Tiffany Ng

“Bright College Years” is Yale’s unofficial alma mater. Like the archways, the names of residential colleges and the concert halls of Yale, the anthem also has a long history.

The song’s lyrics were written by Yale senior H.S. Durand in 1881. Musically, the anthem was originally set to the tune of “Die Wacht am Rhein,” or “The Watch on the Rhine” — a German patriotic anthem popular during the Franco-Prussian War and the First World War. Due to its German heritage, the Yale anthem was nearly banned on campus during the First World War, when anti-German sentiment reached a peak in the United States. At that time, the English wrote a response to the anthem titled “When We’ve Wound Up The Watch on the Rhine.” Yale men stationed in Paris during the war sang “Bright College Years” to the tune of the French national anthem, La Marseillaise.

In December 1919, the Yale College Council put out a proposal that would have banned the song as it was from all undergraduate gatherings.

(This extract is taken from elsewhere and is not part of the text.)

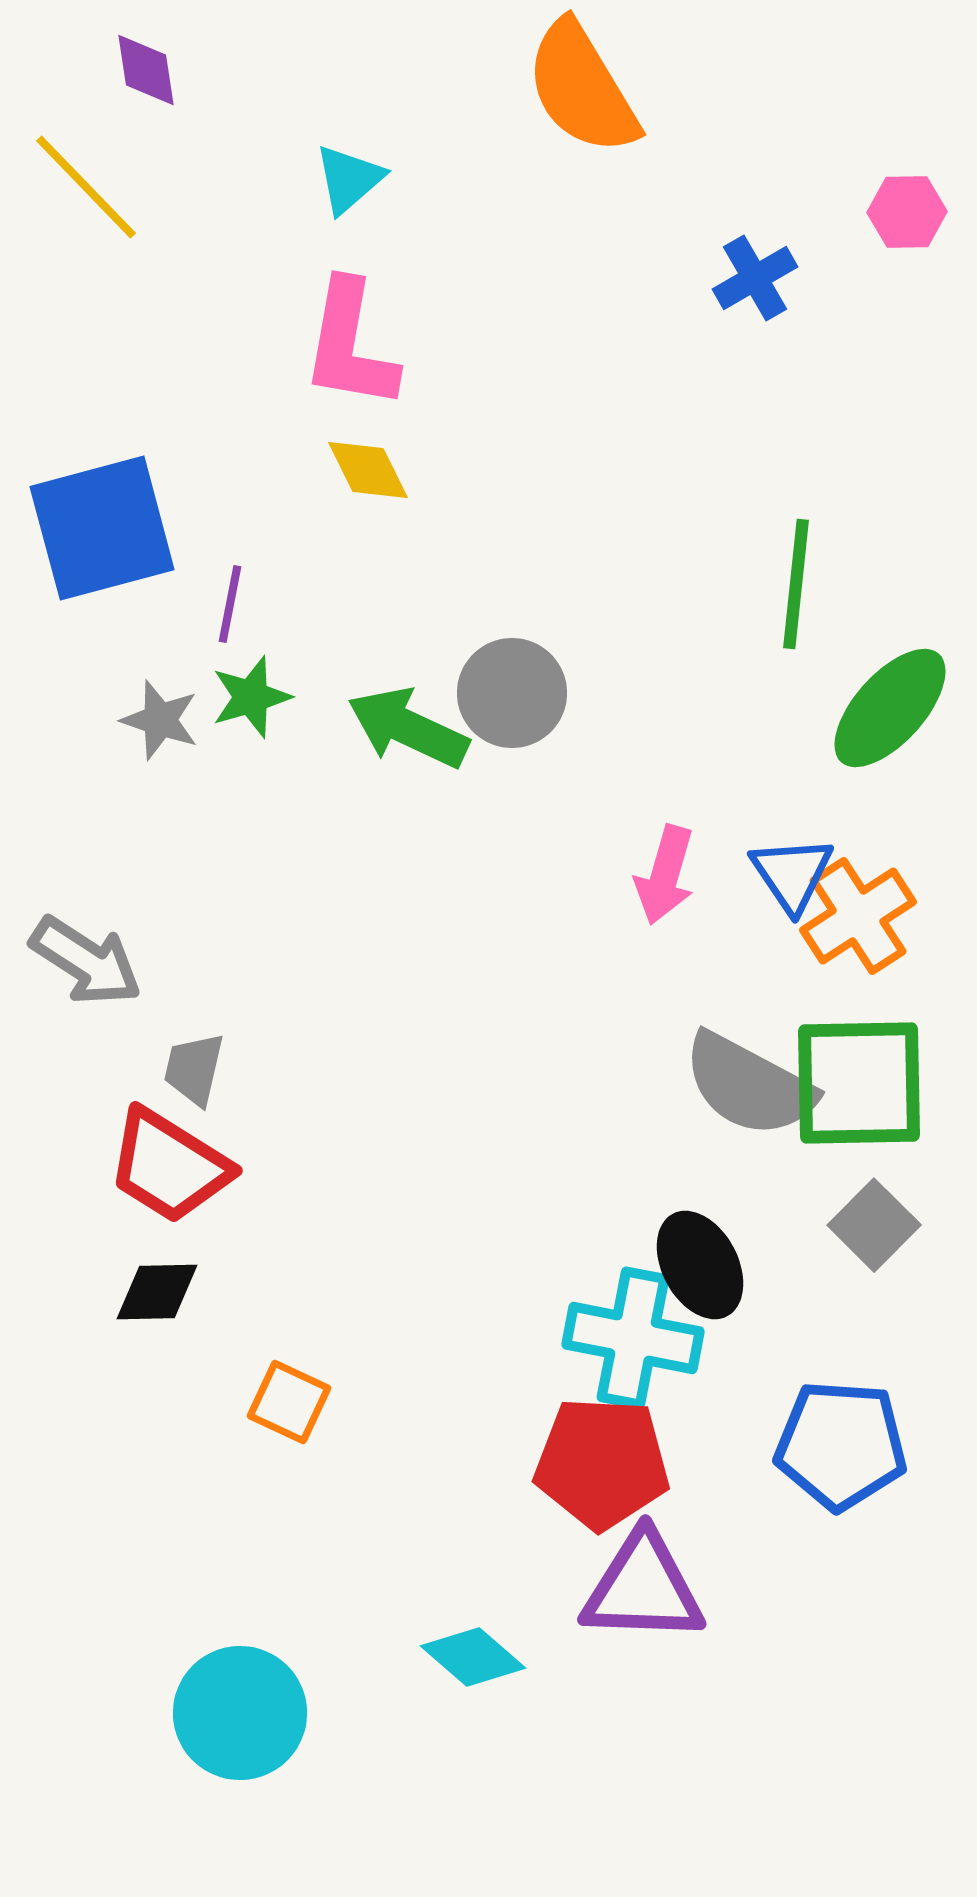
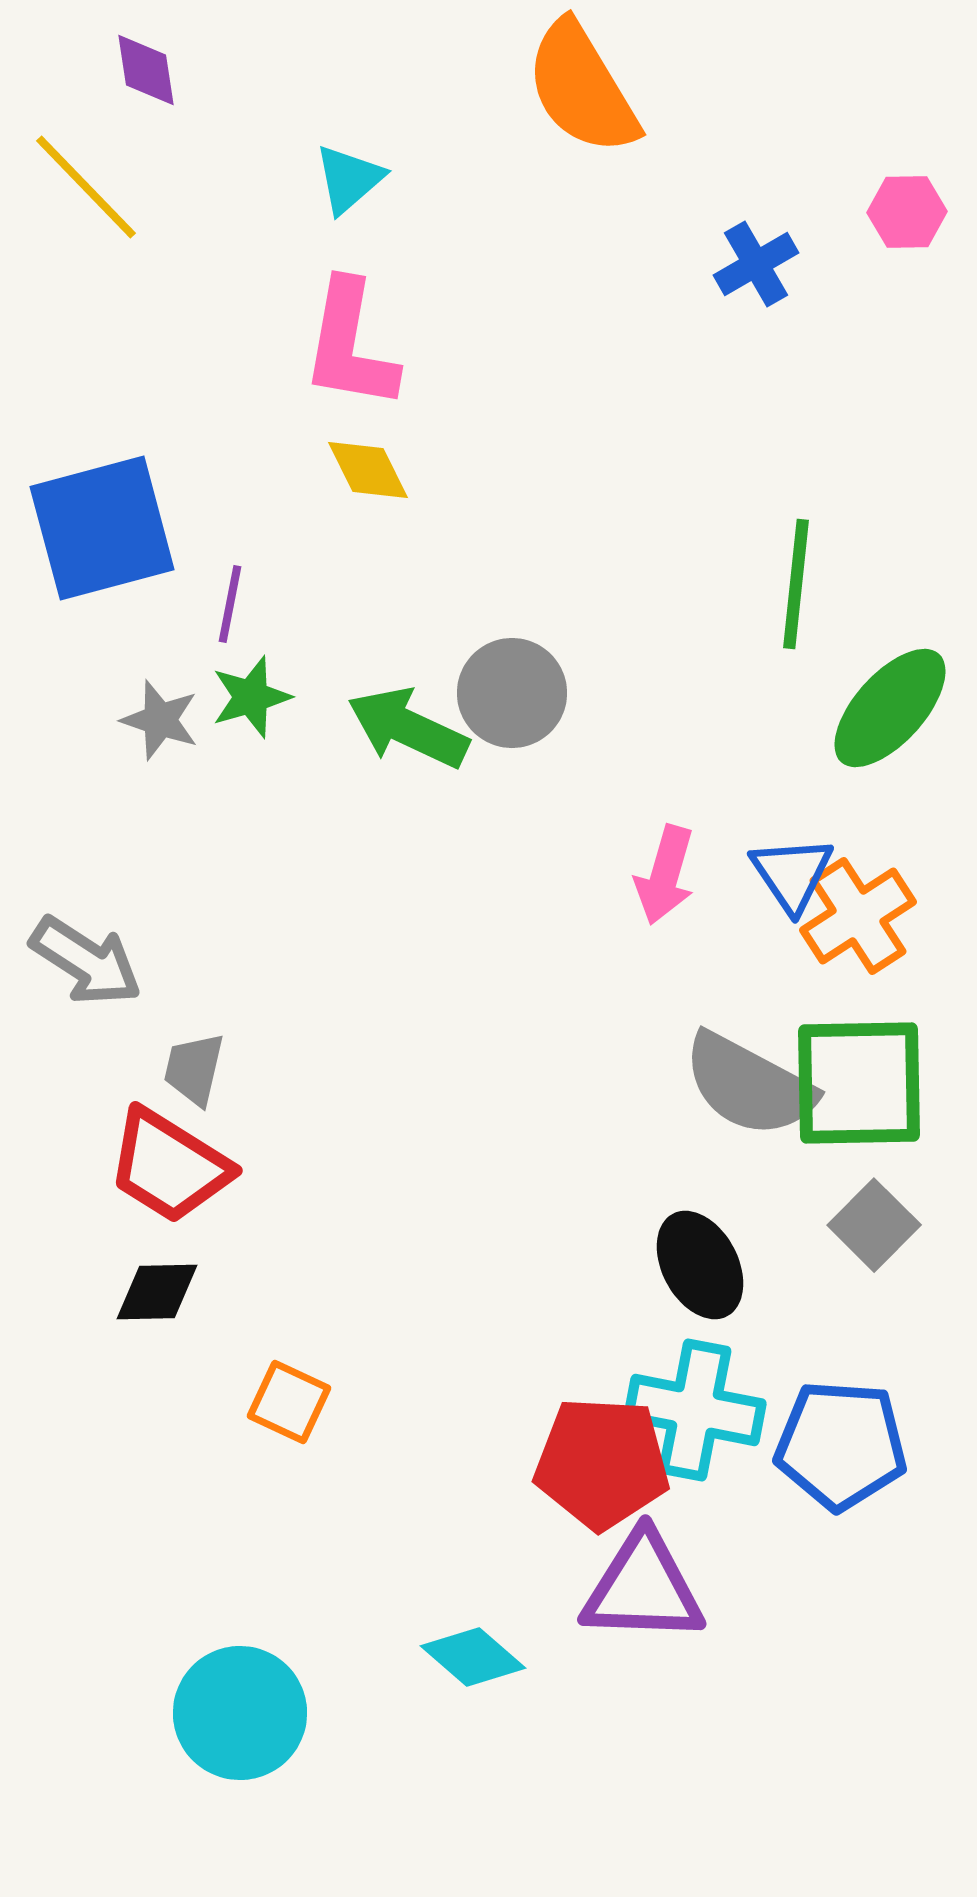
blue cross: moved 1 px right, 14 px up
cyan cross: moved 62 px right, 72 px down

Five alumni clubs voted against the tune. Twenty clubs voted in its favor. They argued that the song simply wouldn’t be the same in a different tune; despite the perceived political implications of the era, the anthem’s history was too precious to change.

When the song made a comeback, it was here to stay. Students have been singing to it since: at Yale Glee Club concerts, at Yale Political Union events, at Class Day and, of course, at the Yale-Harvard football game.

The anthem is so old it has become iconic. But why do we keep singing it 139 years later? Why do we still put “For God, for Country and for Yale” banners in our common rooms? And what exactly are we doing with those white handkerchiefs?

I remember how I felt just a few months ago, half-singing to the words of this anthem with the other members of my Froco group in Woolsey Hall, laughing as we waved our handkerchiefs. Like many of us, I was not particularly into school spirit in high school. So, outwardly, I was slightly skeptical. But deep down, though I wouldn’t admit it, I was thrilled to be part of such a big tradition. It was the same way I felt when I toured Yale for the first time. I was more than a little bit in awe — of the architecture, of the sound of the Branford bells and most of all, of the students who insisted over and over that this was a special place.

And Yale is. Truthfully though, I often lose sight of that great communal sentiment. When it’s the middle of the semester and I feel like I’ve barely seen anyone in days, when I have a paper to write and a Spanish novel to read, when I decide to hole myself up in my residential college library until I fall asleep on the cozy pages of a book.

But once in a while, I get it back. For me, the most distinctly “Yale” moments have all involved the realization that I’m attending a school with deep roots in tradition — like watching the Yale Symphony Orchestra Halloween show, finding that one of my favorite poets has all of his archives in the Beinecke or seeing the women from the 50th anniversary of coeducation walk across Old Campus. Though I didn’t think much of it initially, the Yale anthem exemplifies this sense of history.

Yale’s history can often be described as a struggle between tradition and change. Just take the renaming of Calhoun College. Or the debate over the tune of the anthem. Or even the phrase “Bright College Years,” derived from the anthem itself. In 1971, Peter Rosen wrote a documentary film titled “Bright College Years” describing the reactions of Yale students to President Nixon’s bombing of Cambodia and the arrest of several Black Panther leaders in New Haven. In doing so, he associated the words of a joyous collegiate anthem with Yale’s historically fraught relationship to its neighbors.

Of course, there is no real debate on campus about the anthem. It’s a fairly innocuous tradition and something that most of us will be happy to sing from the day we arrive at college to the day we leave. Still, it’s worth taking some time to think about the traditions we participate in without a second thought. We might find something we didn’t expect.